BRIGHT SADNESS
I am in a foul mood this morning. I am also at church for the weekly 7:00am prayer service as I come to this realization. The irony is not lost on me.
I haven’t slept and the darkness of a night spent tossing and turning hasn’t completely released me into the brightness of the day. “Go forth into the world,” intones the curate. I sigh loudly. The grandfather next to me hazards a cautious glance out of the corner of his eye. He gives me wide berth as we walk forward for communion.
“I love Lent!” enthuses my curate later at breakfast across from me. I have, it should be noted, been yawning into my coffee until this point and have just finished accidentally flicking potatoes rather unceremoniously across the table at him. His good nature belies mine. I smile half-heartedly. “I am failing at Lent!” is all that I can think at the moment.
We are in the last days of Lent, and quite honestly, I am still identifying more with the story of the dust to which we all return than I am anticipating the celebration of resurrection.

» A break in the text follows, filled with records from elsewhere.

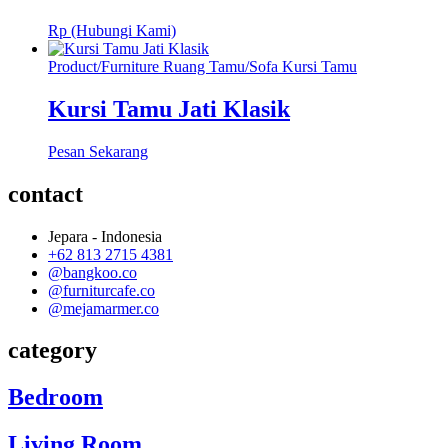
Rp (Hubungi Kami)
Product
/
Furniture Ruang Tamu
/
Sofa Kursi Tamu
Kursi Tamu Jati Klasik
Pesan Sekarang
contact
Jepara - Indonesia
+62 813 2715 4381
@bangkoo.co
@furniturcafe.co
@mejamarmer.co
category
Bedroom
Living Room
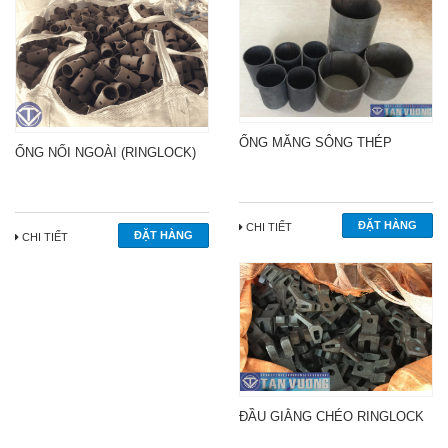
ỐNG MĂNG SÔNG THÉP
ỐNG NỐI NGOÀI (RINGLOCK)
CHI TIẾT
CHI TIẾT
ĐẦU GIẰNG CHÉO RINGLOCK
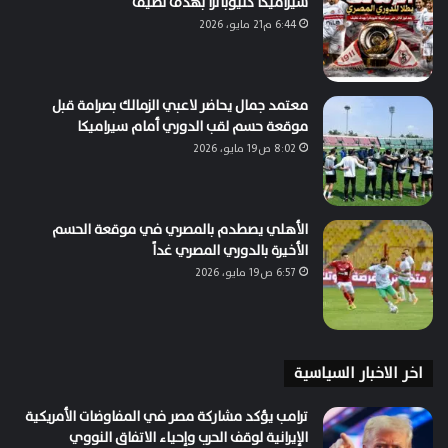
سيراميكا كليوباترا بهدف نظيف
6:44 م21 مايو، 2026
معتمد جمال يحاضر لاعبي الزمالك بصرامة قبل
موقعة حسم لقب الدوري أمام سيراميكا
8:02 ص19 مايو، 2026
الأهلي يصطدم بالمصري في موقعة الحسم
الأخيرة بالدوري المصري غداً
6:57 ص19 مايو، 2026
اخر الاخبار السياسية
ترامب يؤكد مشاركة مصر في المفاوضات الأمريكية
الإيرانية لوقف الحرب وإحياء الاتفاق النووي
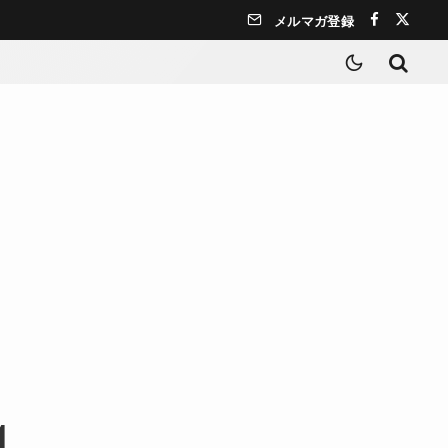
メルマガ登録
1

On Ash Wednesday morning, our curate used the term “Bright Sadness” to describe Lent. This phrase, first used by Fr Alexander Schmemann, serves as “a poetic translation of the "joy-making mourning" recommended by Saint John Climacus in his Ladder of Divine Ascent.” I loved the phrase and scribbled it down on my bulletin mid-service.
Lately though, I feel more scattered and dusty than bright. I’ve failed at my Lenten fast, haven’t cracked open the book I said I’d read, and rather than slow down as Karen Stiller invited us to do at the beginning of the season, it seems like my life’s pace has taken off like a bat out of hell. I’m in a different city almost every weekend and my to-do list is running me, not the other way around. The people around me are struggling and I’m too often at a loss for words for this space that they find themselves in.
I’m not seeing the sadness with the clarity of brightness like I hoped I might. Despite punctuations of joy, I feel that the mantle of discomfort and discouragement fits better for size than any hopeful anticipation or sacramental penitence. I’m on the heels of a season that I’ve begun to term “The Deep Sad,” a time of separation and fragmentation, of mourning and hope deferred for the community of which I am a part.
It was with this spirit that I went to see the play Godspell the other day. Having graced stages around the world for 48 years, Godspell is based on the book of Mark and is devoted to discovering the presence of good news in the dark and fragmented present. I went alone after a busy week and by the end of the first half, I was completely overwhelmed as characters shouted out real news headlines, each of which seemed more heartbreaking than the last, compounding the shadow of “The Deep Sad” that I’m still trying to shake.
Disgruntled and ill at ease, I stretched during intermission and was startled out of my troubled reverie as the grandmother next to me leaned over and shyly introduced herself. In broken English she explained that her grandson was in the play. After listening for a while, I realized we could switch to Italian. Grabbing my hand in excitement, she peppered me with the usual questions about every aspect of my life. No I was not married. Yes my Italian was bad. No I did not live near my family.
“Your hands are very cold,” she informed me after a few minutes, having boldly grabbed hold of one in order to hear my always too soft voice a little better. And you know, she didn’t say much after that, but she held onto both of my hands for the rest of intermission in order to warm them. At the play’s end as she hugged me and held my hand again, everything about this stranger wished me well – a chance encounter with brightness in a season of sad.
I left the theatre and marveled at how a moment of unexpected togetherness could happen in the middle of a play that sought to address the question of Jesus’ presence amongst us, that searched for the good news in our fragmented society. I wondered at how in my spirit of sadness, bright found me in the form of a tiny grandmother seated next to me. God with us and gospel present in the midst of our togetherness.
Here's what I know. People see what they’re looking for. Though Lent is almost past, I am determined to enter Passion Week with new - or perhaps adjusted - eyes. Maybe the trick is trying to find the light right in the dark. The pathway from broken to re-made, no longer the same but remade into a cracked sort of wholeness nonetheless. Maybe the message of Lent and this pre-Easter season is not so much choosing between dark and light, but looking instead at the shadow of God’s presence in our midst. In the bright and the sad, in His presence with us nonetheless.